Leclerc bezkompromisowy w Monako: „Wszystko poszło idealnie”

Nietykalny od początku weekendu Charles Leclerc zajął autorytarne pole position, swoje drugie z rzędu u siebie, a teraz ma nadzieję, że po raz pierwszy w swojej karierze w Monako zdobędzie flagę w szachownicę.

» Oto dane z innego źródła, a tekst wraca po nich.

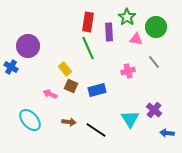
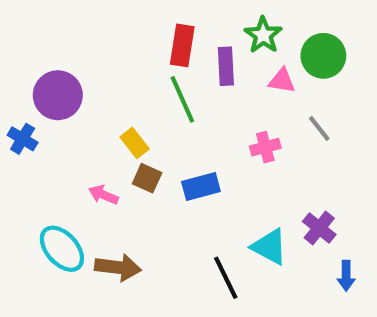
cyan triangle: (130, 119) -> (269, 247), turned -30
brown arrow: (69, 122) -> (118, 267), moved, size x1.5
black line: (96, 130) -> (226, 278), moved, turned 30
blue arrow: (167, 133) -> (346, 276), turned -96

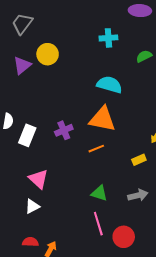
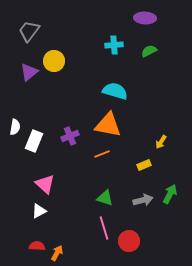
green semicircle: (144, 56) -> (149, 51), moved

opublikowany 28/05/2022 à 17:54

Gonzalo Forbes

0 Zobacz komentarze)

Leclerc bezkompromisowy w Monako: „Wszystko poszło idealnie”

Charles Leclerc zdobył w Monako swoje drugie z rzędu pole position. ©DPPI/A. Wincenty

Na ulicach wie jak własną kieszeń, Charles Leclerc nie przegapił swojej szansy. Będąc w świetnej formie od pierwszych sesji w piątek, Monako mógł urzeczywistnić swoje wysiłki w to sobotnie popołudnie 2e z rzędu pole position na własnym terenie gdzie był po prostu nieustępliwy.

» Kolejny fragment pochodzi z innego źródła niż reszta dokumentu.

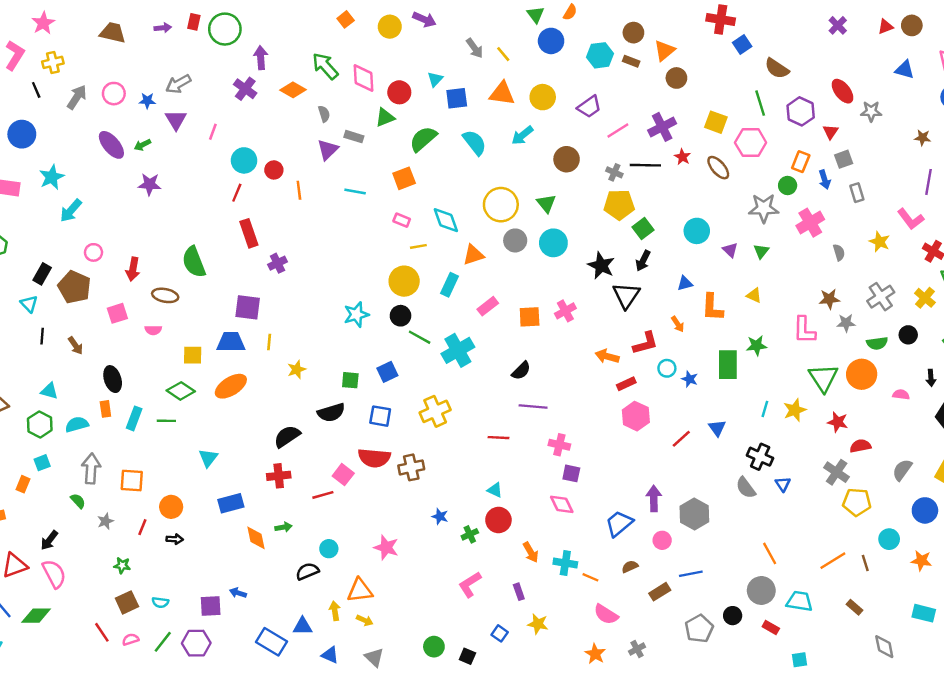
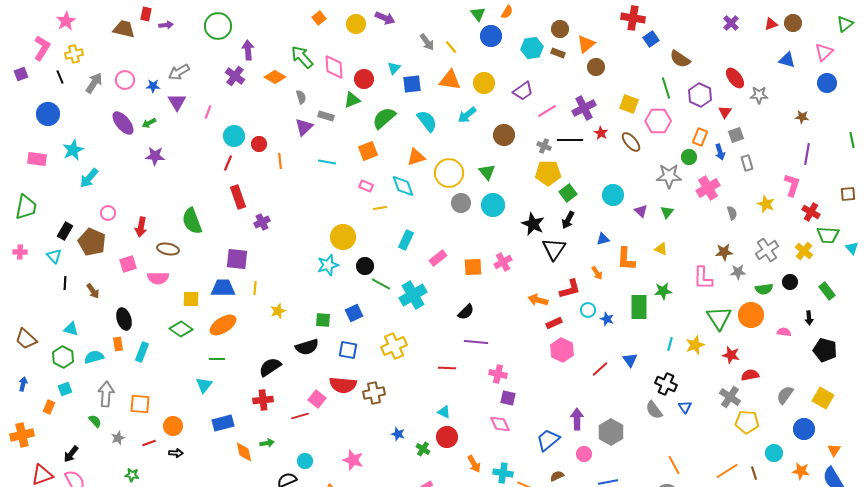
red rectangle: (194, 22) -> (146, 14), moved
pink L-shape: (911, 219) -> (792, 185), turned -125
orange triangle: (473, 255) -> (416, 157), moved
yellow circle: (404, 281) -> (343, 237), moved
pink semicircle: (153, 330) -> (158, 278), size x1.5
green line: (166, 421) -> (217, 359), moved
red line: (142, 527) -> (149, 443), turned 48
green cross: (470, 534) -> (423, 449), turned -32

W bardzo szybkim tempie Charles Leclerc natychmiast wspiął się na szczyt tabeli czasów Q3 z okrążeniem 1'11"376, co dało mu nieco ponad 2 dziesiąte przewagi nad najbliższym prześladowcą. Carlos Sainz. Choć w ostatniej próbie poprawił się, obiekt został zmuszony do odpuszczenia gazu po wypadku Sergio Péreza przy wejściu do tunelu, który spowodował wywieszenie czerwonej flagi. Nieważne, pilot Ferrari wykonał już najtrudniejszą część.  

« To bardzo wyjątkowe– przyznał dokonując wstępnej oceny swoich kwalifikacji. Jestem niezwykle szczęśliwy. Jak na razie to naprawdę dobry weekend. Samochód miał prędkość, a ja po prostu musiałem wykonać swoją pracę. Wszystko poszło idealnie. Moja ostatnia próba przed czerwoną flagą była bardzo dobra. »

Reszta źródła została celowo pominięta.